To establish a more authentic sense of tone and setting, Schnabel films his opening scene in French, but since neither Dafoe nor Schnabel speak the language fluently the rest of the dialogue switches into wierdly accented English, and only shifts back to French in scenes where Van Gogh feels threatened, such as when he is surrounded by schoolchildren. Van Gogh himself was often mocked for his poor French and using French dialogue in these scenes heightens his feeling of alienation from those around him. Despite being almost twice as old as Van Gogh when he died, Dafoe's toothy grin, sunken cheeks, cropped hair, and rasping voice perfectly capture what the tormented painter himself described as “the élan of my bony carcass.” Rarely a relaxed performer, Dafoe nevertheless treads gingerly in the wooden sabots of Tim Roth and deftly avoids indulging in the excess of Kirk Douglas' performance, a method which Lane describes with amusing accuracy as "maximum clench."

An actor of great instinctive versatility, Dafoe's career has ranged from participating in the Spiderman franchise to portraying Jesus in Scorsese's Last Temptation of Christ, a troubled Vietnam vet in Oliver Stone's Platoon, and three disturbing movies directed by Lars Von Trier.
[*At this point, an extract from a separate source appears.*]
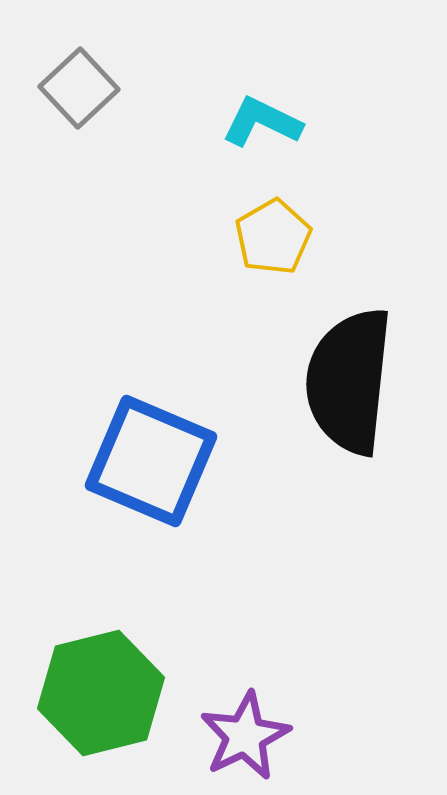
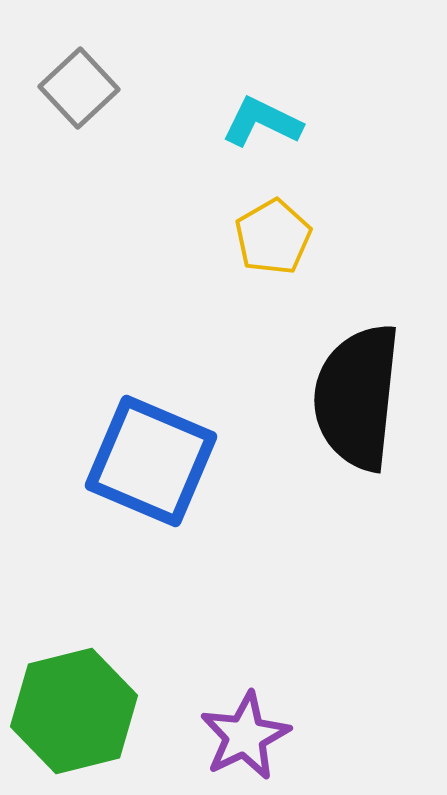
black semicircle: moved 8 px right, 16 px down
green hexagon: moved 27 px left, 18 px down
In a recent interview with James Croot, he suggested that Schnabel's film is essentially about “new ways of seeing. Everybody is interested in that, trying to achieve that - whether it's through hobbies, sex, smoking weed, or dropping acid and going to see Fantasia. We are all trying to see deeper and I think this movie really introduces the possibility of seeing things in new ways, with van Gogh and his paintings as our guide … it concentrates on the joyful and positive aspects of his life, not just the go-to portrait of him as a depressed, tortured artist who is misunderstood."

Van Gogh himself suggested that “the painter of the future is a colourist such as there hasn’t been before.” Like the life he lead, whether through choice or compulsion, past cinematic depictions of van Gogh have been troubled and difficult. The essential problem is that the medium of film has been reduced to a flat digital field, no longer capable of delivering the slightest nuance of texture. Unlike a framed canvas, monochrome silver nitrate stock, or even rolls of 35mm Technicolor celluloid, it is all pristine surface with no possible furrows of pigment or layered ridges of oil paint, and relatively little depth of field. Cinematographer Benoît Delhomme certainly does his best, allowing his blurry hand-held camerawork to veer in out of focus to sometimes distracting effect, but a mere movie will never be able to duplicate van Gogh's writhing olive trees, shimmering wheatfields, and hallucinogenic sunflowers. For that experience, we will always be forced to brave the hordes and visit a museum.